7. Cookies & Tracking

We use the following types of cookies:

Essential Cookies: Session authentication, security (cannot be disabled)
Analytics Cookies: PostHog tracking (can be disabled via "Do Not Track" or Settings)
Functional Cookies: Preferences, settings, and non-tracking features (can be disabled)

You can block cookies via your browser settings, but this may limit functionality.

8. International Data Transfers

Your data may be transferred to and processed in countries outside your residence, including the United States. We ensure adequate safeguards through:

Standard Contractual Clauses (SCCs) approved by the EU Commission
Data Processing Agreements with all sub-processors
SOC 2 / ISO 27001 certified infrastructure providers

9. Children's Privacy

CaelumOS is NOT intended for users under 18 years old. We do not knowingly collect data from minors. If you believe a child has provided us with personal information, contact privacy@caelumos.trade immediately.

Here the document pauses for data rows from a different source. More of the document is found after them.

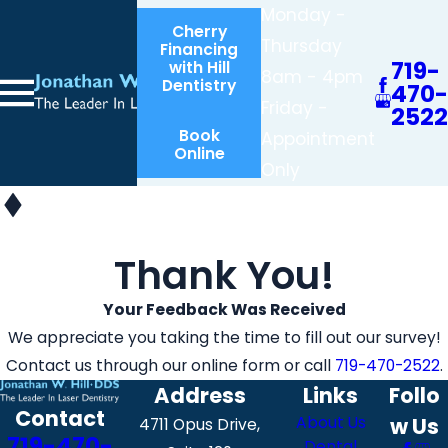
Monday -
Cherry
Thursday
Financing
719-
with Hill
8am - 4pm
Dentistry
470-
Friday -
2522
Book
Appointment
Online
Only
Thank You!
Your Feedback Was Received
We appreciate you taking the time to fill out our survey!
Contact us through our online form or call
719-470-2522
.
Address
Links
Follo
Contact
About Us
w Us
4711 Opus Drive,
719-470-
Dental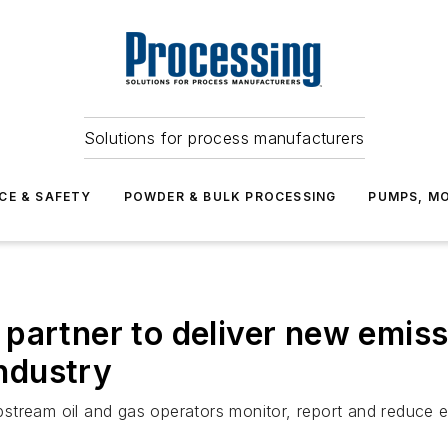
Solutions for process manufacturers
CE & SAFETY
POWDER & BULK PROCESSING
PUMPS, MO
 partner to deliver new emi
industry
stream oil and gas operators monitor, report and reduce e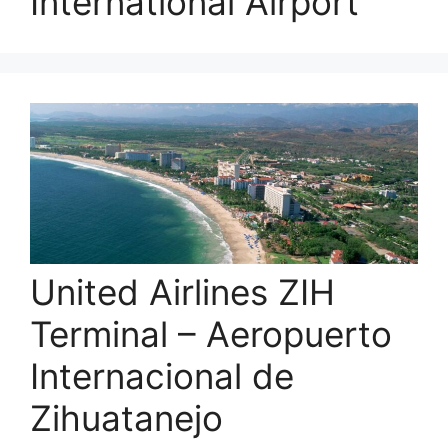
International Airport
United Airlines ZIH
Terminal – Aeropuerto
Internacional de
Zihuatanejo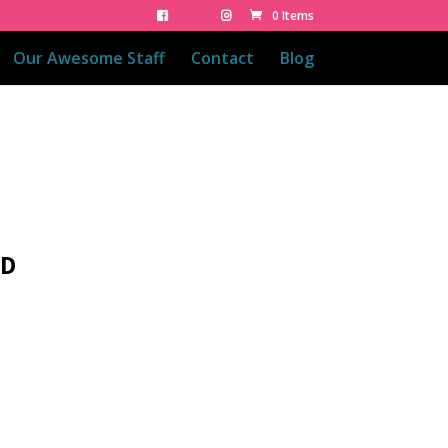
0 Items
Our Awesome Staff
Contact
Blog
ED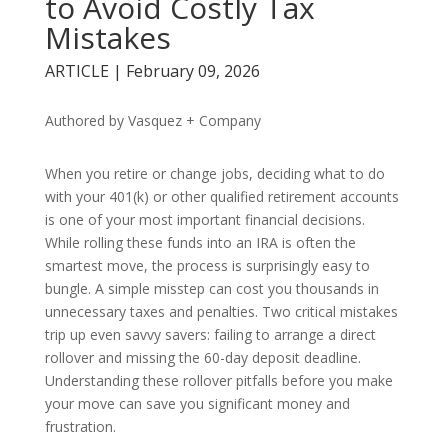
to Avoid Costly Tax
Mistakes
ARTICLE | February 09, 2026
Authored by Vasquez + Company
When you retire or change jobs, deciding what to do
with your 401(k) or other qualified retirement accounts
is one of your most important financial decisions.
While rolling these funds into an IRA is often the
smartest move, the process is surprisingly easy to
bungle. A simple misstep can cost you thousands in
unnecessary taxes and penalties. Two critical mistakes
trip up even savvy savers: failing to arrange a direct
rollover and missing the 60-day deposit deadline.
Understanding these rollover pitfalls before you make
your move can save you significant money and
frustration.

10. Changes to This Policy

We may update this Privacy Policy periodically. Material changes will be notified via email or in-app notification. Continued use after changes constitutes acceptance.

11. Contact & Complaints

Data Protection Officer: privacy@caelumos.trade

Support: support@caelumos.trade

EU Users: You have the right to lodge a complaint with your local Data Protection Authority (DPA) if you believe we have violated GDPR.